Problem requirements:
Go through the listing below and return each line that includes "Peak".

*** Opening Material supplied ***

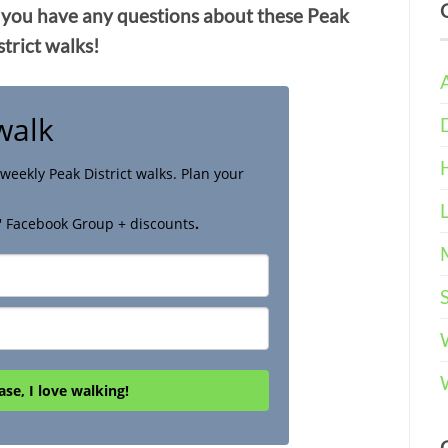
 you have any questions about these Peak
strict walks!
walk
weekly Peak District walks. Plan your
' Facebook Group + discounts
.
ase, I love walking!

*** Closing Material supplied ***

Solution to the exercise:
 you have any questions about these Peak
weekly Peak District walks. Plan your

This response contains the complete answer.